Much has been made, while discussing the
euro-area crisis, of the fact that countries using the euro have lost the
ability to correct their imbalances through changes in nominal exchange rates.
So, taking the most extreme example, Greece could not devalue its exchange rate
towards Germany to deal with its imbalances. The statement is of course
correct, but needs three qualifications.
First, recent experience has confirmed that there are also other
instruments to correct current account imbalances: indeed, even without the ability to devalue,
all peripheral countries either have or are about to reach balance or surplus
in their current account (Chart 1).
Chart 1: GBP/EUR exchange rate and current account balances
This
correction has not only been large (the current account deficits before the
crisis were, for example, 11% of GDP or more in Greece and in Portugal, 9 % in Spain) but has also taken place notwithstanding the
generous funding by the European Central Bank of the balance of payments deficits of
peripheral countries through the Target 2 balances. This funding has reduced the urgency to exit from the deficits and tilted the balance between funding and adjustment towards the former. The adjustment in the periphery of the euro area is even more impressive if compared with the UK non-adjustment: notwithstanding the sharp depreciation of the pound between 2007 and 2009, the UK current account deficit has remained in deficit and has been even increasing of late.
Second,
it is of course true that exchange
rate fixity, being irrevocable, is of a special nature in the euro-area, but it is
not the case that outside of the euro area there is perfect exchange rate flexibility. This is shown in the following table, which ranks a number of bilateral exchange rates in order of increasing variability: so the German-Greek exchange rate, taken as short-hand indication for the
irrevocably fixed exchange rates in the euro area, is top of the list, with a
value of 0 variability, while the Indian rupee/US dollar exchange rate is the most flexible one among those considered in the table. To facilitate the reading of the table the estimates of variability of the different exchange rates are also presented as percentages of the estimate for the Rupee/dollar. Variability is measured as the standard deviation of the natural-log differences of an index of exchange rates over a six month time span. Estimates carried out over a longer time period (5 years) and using as statistic the square root of the squared first differences of the log of an index of exchange rates give very similar results.
Table 1: Variability of
selected bilateral exchange rates
Of
course, a given exchange rate may be stable because the two countries that are
linked by it are subject to the same shocks and have the same structure. It is
hard, though, to believe that, just to make an example, the US and the Chinese
economy are subject to similar shocks and have analogous structures, so that
there is little need for the renminbi/dollar exchange rate to move.
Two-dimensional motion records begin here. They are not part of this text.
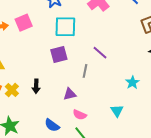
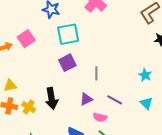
purple line: (100, 53) -> (115, 100), moved
black arrow: (36, 86) -> (52, 98), size x1.5
cyan triangle: (117, 111) -> (146, 103), moved

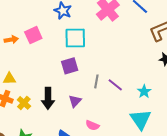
purple triangle: (86, 99) -> (75, 101), moved, turned -32
purple line: (115, 100) -> (115, 85), moved
cyan triangle: (146, 103) -> (141, 119), size x1.6

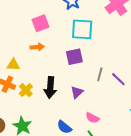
orange arrow: (11, 40) -> (37, 47), moved

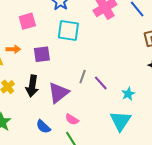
orange arrow: (37, 47) -> (13, 49), moved
purple square: (74, 57) -> (42, 54), moved
purple triangle: (77, 92) -> (58, 93), size x1.6

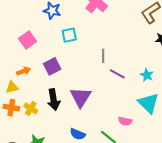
cyan square: (68, 30) -> (69, 35), size x0.7
gray line: (83, 77) -> (103, 56), moved
pink semicircle: (72, 119) -> (125, 121), moved

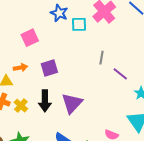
cyan square: (69, 35) -> (79, 24), moved
gray line: (103, 56) -> (102, 58), moved
purple line: (117, 74) -> (120, 74), moved

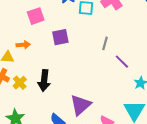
purple square: (49, 68) -> (60, 37), moved
purple triangle: (72, 103) -> (81, 105), moved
Indeed the
renminbi/dollar exchange rate is the closest by far, among those considered in
the table, to the hypothetical perfectly fixed German/Greek exchange rate and has a variability which is one fifth of that of the exchange rate between the Swiss
franc and the euro, notwithstanding the closeness of the two
underlying economies. Germany and Greece are tied by a monetary union, but something not too far from a monetary union also binds China and the USA!
Third, the advanced
economies exchange rates are overall less variable than those of emerging economies, as they are mostly in the upper half of the table. The position of the Renminbi in second position, which of course is the result of the foreign
exchange policy of Chinese authorities, is thus even more remarkable.
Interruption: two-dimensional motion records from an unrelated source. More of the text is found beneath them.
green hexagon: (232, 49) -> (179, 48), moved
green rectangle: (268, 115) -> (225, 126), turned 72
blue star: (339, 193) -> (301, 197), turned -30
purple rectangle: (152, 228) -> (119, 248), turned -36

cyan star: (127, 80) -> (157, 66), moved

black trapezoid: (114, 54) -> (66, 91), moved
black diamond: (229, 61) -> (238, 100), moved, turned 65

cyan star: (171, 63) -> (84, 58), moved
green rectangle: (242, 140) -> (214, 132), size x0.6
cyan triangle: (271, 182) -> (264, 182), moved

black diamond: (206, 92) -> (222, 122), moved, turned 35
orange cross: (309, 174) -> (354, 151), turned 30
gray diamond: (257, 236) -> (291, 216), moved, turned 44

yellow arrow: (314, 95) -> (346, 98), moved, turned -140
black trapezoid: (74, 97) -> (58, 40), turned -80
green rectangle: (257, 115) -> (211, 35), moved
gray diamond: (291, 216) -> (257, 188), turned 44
Symmetrically, one can note the flexibility of the Australian dollar/US dollar,
which is the only advanced economy exchange rate which is in the lower
half of the table, where mostly emerging economies exchange rates are. The
remark that emerging economies have, generally, more variable exchange rates
than advanced economies is also important when assessing current developments,
in which emerging economies are under stress and have to adapt to the pre
announced tapering by the FED: exchange rate depreciation can act for them as
an adjustment tool more than for advanced economies.
In conclusion, while comparing the adjustment
mechanisms in the euro area with those of countries not participating in a
currency union, three important empirical facts should be taken into account:
- The exchange rate is not the sole instrument to correct current account imbalances,
- For bad or good reasons, not many countries avail themselves fully of exchange rate flexibility to correct their imbalance,
- Exchange rate variability is more important for emerging than for advanced economies.
[1] This Post was prepared with the assistance of Mădălina Norocea.